August – that’s ridiculous!

From what I hear about “healthcare reform” we can expect to have a harder and harder time getting an appointment in the coming years, so we might as well get used to it. Graduation in June! Wow! I’m so happy for you.

And they say Canada’s bad…

RYN* I don’t know that I’ll be able to get away, since this is probably the last La Crosse trip for another 6 months at least, but you’re more than welcome at the family compound! There will be cake!

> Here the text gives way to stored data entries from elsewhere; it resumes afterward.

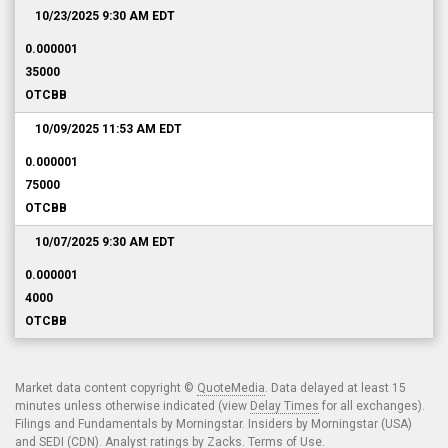
10/23/2025 9:30 AM
EDT
0.000001
35000
OTCBB
10/09/2025 11:53 AM
EDT
0.000001
75000
OTCBB
10/07/2025 9:30 AM
EDT
0.000001
4000
OTCBB
Market data content copyright ©
QuoteMedia
. Data delayed at least 15
minutes unless otherwise indicated (view
Delay Times
for all exchanges).
Filings and Fundamentals by Morningstar. Insiders by Morningstar (USA)
and SEDI (CDN). Analyst ratings by Zacks.
Terms of Use
.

Woah, pics? I better look. ANd YAY YOU for graduating!!! Well, you will. I can’t wait to figure out my schoolin’ situation.

March 24, 2010

August??? For a GP?? In a privatized/co-pay healthcare system? Bummer about the graduation locations. But hello?! KUDOS on finishing your degree!! That’s a fantastic accomplishment!

i will probably burn in hell for this, but you could lie and say you are experiencing pain. that got the attention of my lady doctor.

let me clarify, i did not lie about the pain but they said they could not get me in for three months before i told them about it, but then i got in in three days

i miss you.

March 25, 2010

I love that you have professional dog photos. Nice. And yay for graduating! So exciting!!

March 25, 2010

I think you should attend the ceremony in Japan. Maybe they’ll give you the PhD “by accident”. I can’t believe you have to wait so long for a regular physical. It’s probably because you don’t have some sort of emergency that makes them think it’s OK to shove you into next season. Still.

March 28, 2010

I’ve been trying to get an eye appointment, and an appointment to check something and they keep giving me appointments months in advance. It’s horribly annoying.

ryn: its an L shaped desk I got from Target about 4 years ago. Its the cheap compressed wood stuff. a medium brown color. Had some water damage from not using coasters on my drinks haha. I’ll text you a pic of it later if you want.

April 4, 2010

hahahah too-mah!! That’s how I say it!!